Requirement: Each line in the material below, starting at the one with "ドを目的に説かれたのではない。人々の堕" and ending at the one with "1 à 2 jours ouvrés", is to be reproduced exactly; no picture is to be copied.

Dataset entries:
__________

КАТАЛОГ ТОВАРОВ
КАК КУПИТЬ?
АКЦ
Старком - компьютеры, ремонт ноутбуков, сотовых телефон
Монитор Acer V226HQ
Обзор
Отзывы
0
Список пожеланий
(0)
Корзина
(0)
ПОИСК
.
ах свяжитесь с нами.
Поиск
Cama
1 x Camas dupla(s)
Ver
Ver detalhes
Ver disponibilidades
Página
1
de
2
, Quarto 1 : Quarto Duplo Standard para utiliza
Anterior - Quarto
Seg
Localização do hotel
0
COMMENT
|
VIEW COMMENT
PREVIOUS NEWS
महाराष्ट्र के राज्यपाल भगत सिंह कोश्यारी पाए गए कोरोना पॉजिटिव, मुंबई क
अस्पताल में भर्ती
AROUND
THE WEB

__________

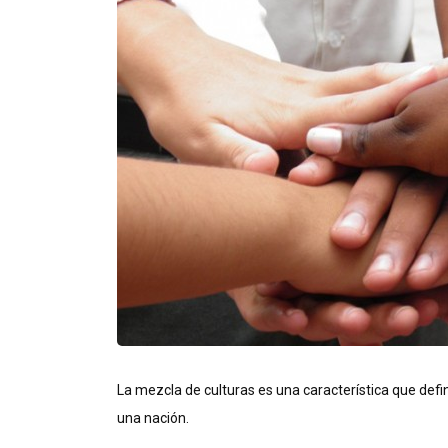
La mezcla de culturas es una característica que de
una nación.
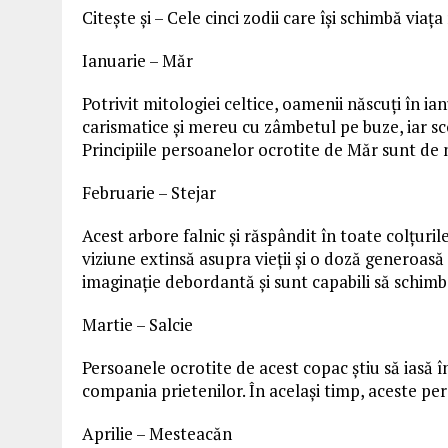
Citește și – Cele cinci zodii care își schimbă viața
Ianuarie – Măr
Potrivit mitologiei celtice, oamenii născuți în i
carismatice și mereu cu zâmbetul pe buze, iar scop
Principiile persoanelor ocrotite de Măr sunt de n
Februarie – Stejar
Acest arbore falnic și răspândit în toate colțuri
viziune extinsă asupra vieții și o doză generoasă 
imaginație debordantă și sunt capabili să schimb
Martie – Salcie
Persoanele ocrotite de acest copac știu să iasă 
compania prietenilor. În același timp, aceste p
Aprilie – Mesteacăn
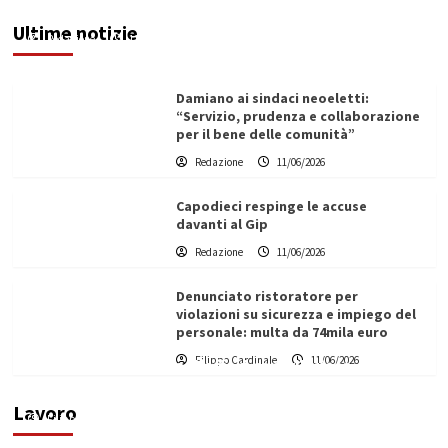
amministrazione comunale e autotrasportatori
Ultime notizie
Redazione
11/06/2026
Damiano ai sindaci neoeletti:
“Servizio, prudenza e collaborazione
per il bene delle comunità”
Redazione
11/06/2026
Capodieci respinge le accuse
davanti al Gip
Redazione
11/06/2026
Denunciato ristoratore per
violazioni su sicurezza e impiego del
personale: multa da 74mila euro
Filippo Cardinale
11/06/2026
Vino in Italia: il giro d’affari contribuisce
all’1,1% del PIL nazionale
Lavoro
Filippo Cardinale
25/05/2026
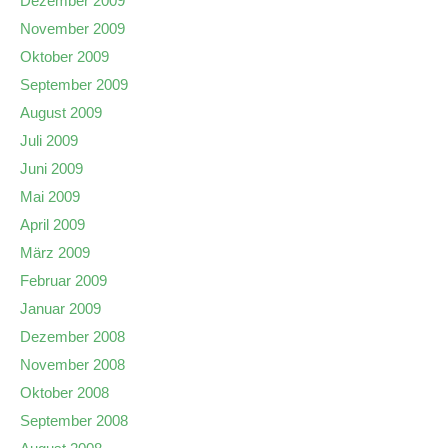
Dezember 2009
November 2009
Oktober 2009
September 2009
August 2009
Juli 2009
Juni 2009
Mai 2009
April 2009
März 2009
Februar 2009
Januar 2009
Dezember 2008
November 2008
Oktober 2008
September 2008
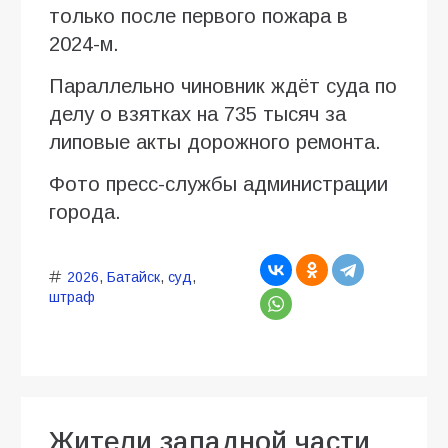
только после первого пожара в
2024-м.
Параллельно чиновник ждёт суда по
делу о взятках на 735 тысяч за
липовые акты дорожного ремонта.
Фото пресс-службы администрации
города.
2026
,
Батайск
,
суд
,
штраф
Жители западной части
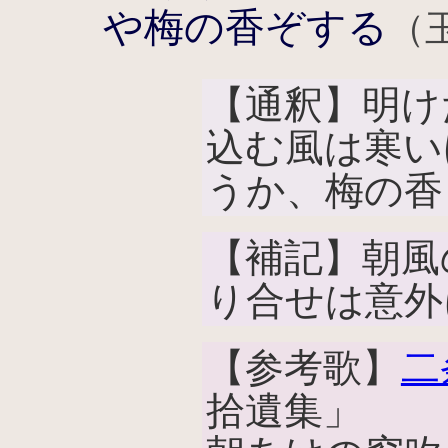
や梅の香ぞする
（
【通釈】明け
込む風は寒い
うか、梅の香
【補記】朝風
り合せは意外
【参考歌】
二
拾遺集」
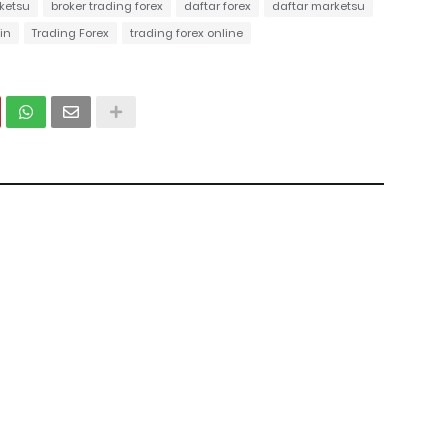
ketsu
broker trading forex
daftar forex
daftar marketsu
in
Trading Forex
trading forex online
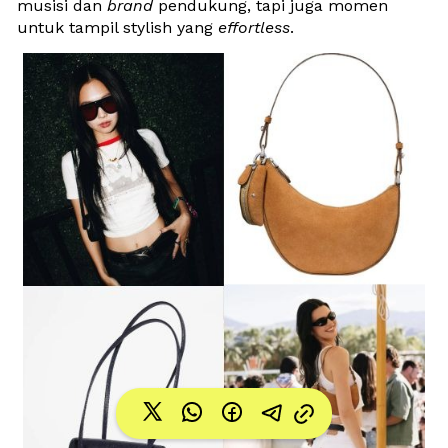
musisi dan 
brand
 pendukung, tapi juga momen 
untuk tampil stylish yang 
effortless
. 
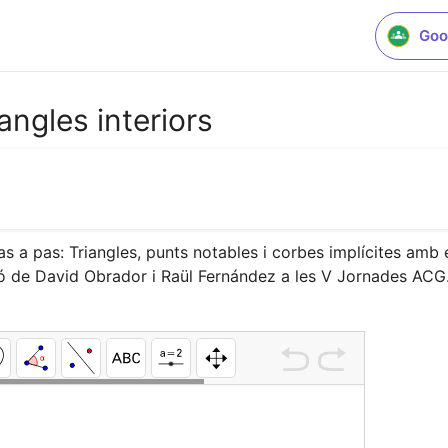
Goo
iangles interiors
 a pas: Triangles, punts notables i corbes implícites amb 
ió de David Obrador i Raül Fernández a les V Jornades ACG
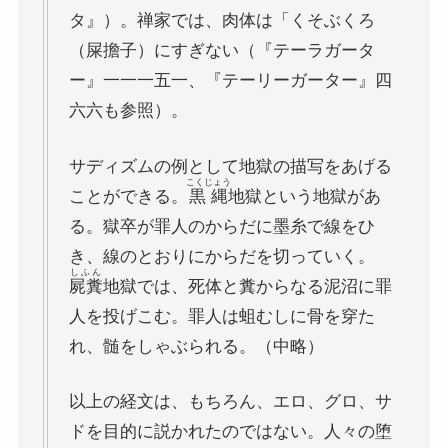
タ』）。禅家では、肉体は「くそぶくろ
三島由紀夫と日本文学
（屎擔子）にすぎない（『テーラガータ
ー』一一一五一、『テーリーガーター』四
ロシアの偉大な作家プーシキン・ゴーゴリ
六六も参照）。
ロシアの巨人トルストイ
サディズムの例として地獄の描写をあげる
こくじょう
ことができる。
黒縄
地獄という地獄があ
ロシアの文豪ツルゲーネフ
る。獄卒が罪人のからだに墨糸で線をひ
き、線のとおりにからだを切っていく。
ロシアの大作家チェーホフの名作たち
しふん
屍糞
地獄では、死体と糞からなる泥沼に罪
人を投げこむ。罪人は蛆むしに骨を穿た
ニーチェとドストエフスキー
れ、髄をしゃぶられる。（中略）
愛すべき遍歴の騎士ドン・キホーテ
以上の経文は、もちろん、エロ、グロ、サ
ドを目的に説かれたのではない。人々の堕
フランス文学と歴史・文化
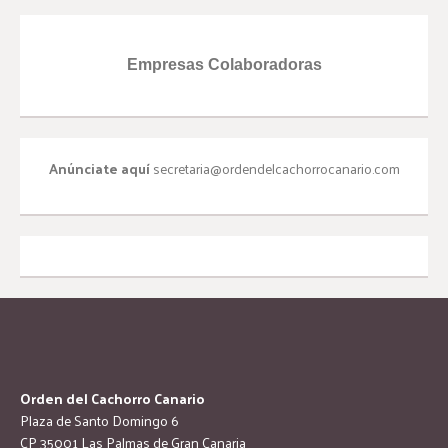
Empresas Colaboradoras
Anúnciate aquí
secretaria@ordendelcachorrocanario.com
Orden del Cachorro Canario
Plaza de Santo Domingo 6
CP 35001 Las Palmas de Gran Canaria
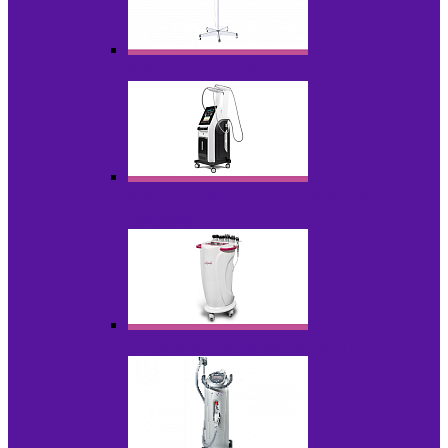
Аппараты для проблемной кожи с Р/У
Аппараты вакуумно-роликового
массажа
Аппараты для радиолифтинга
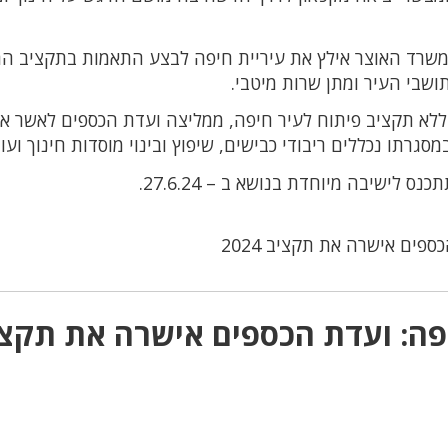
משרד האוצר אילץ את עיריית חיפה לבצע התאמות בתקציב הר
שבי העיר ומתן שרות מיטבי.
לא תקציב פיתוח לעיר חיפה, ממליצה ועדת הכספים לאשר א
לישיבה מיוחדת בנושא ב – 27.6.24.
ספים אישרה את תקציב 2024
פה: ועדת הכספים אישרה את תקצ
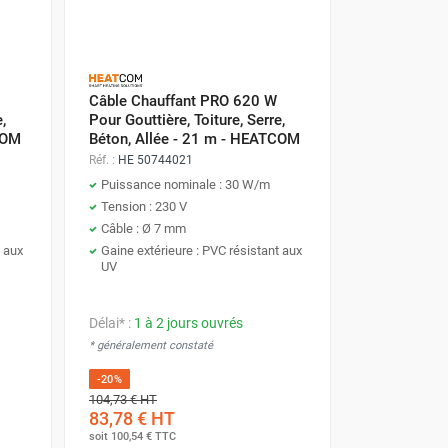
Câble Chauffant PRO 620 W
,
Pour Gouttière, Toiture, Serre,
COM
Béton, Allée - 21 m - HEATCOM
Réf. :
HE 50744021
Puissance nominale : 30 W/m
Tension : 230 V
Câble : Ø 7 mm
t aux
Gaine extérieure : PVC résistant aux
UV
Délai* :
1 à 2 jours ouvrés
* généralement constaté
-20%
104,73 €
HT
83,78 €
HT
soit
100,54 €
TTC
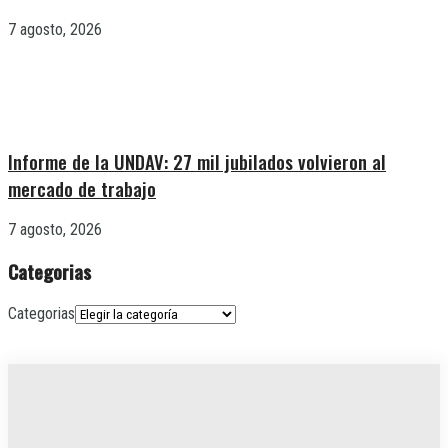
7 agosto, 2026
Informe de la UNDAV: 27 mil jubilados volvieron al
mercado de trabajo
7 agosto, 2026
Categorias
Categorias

__________

Exercise response:
ドを目的に説かれたのではない。人々の堕
フランス文学と歴史・文化
Empresas Colaboradoras
Anúnciate aquí
secretaria@ordendelcachorrocanario.com
Orden del Cachorro Canario
Plaza de Santo Domingo 6
CP 35001 Las Palmas de Gran Canaria
Аппараты для проблемной кожи с Р/У
Аппараты вакуумно-роликового
массажа
Аппараты для радиолифтинга
משרד האוצר אילץ את עיריית חיפה לבצע התאמות בתקציב הר
שבי העיר ומתן שרות מיטבי.
לא תקציב פיתוח לעיר חיפה, ממליצה ועדת הכספים לאשר א
לישיבה מיוחדת בנושא ב – 27.6.24.
ספים אישרה את תקציב 2024
פה: ועדת הכספים אישרה את תקצ
Câble Chauffant PRO 620 W
,
Pour Gouttière, Toiture, Serre,
COM
Béton, Allée - 21 m - HEATCOM
Réf. :
HE 50744021
Puissance nominale : 30 W/m
Tension : 230 V
Câble : Ø 7 mm
t aux
Gaine extérieure : PVC résistant aux
UV
Délai* :
1 à 2 jours ouvrés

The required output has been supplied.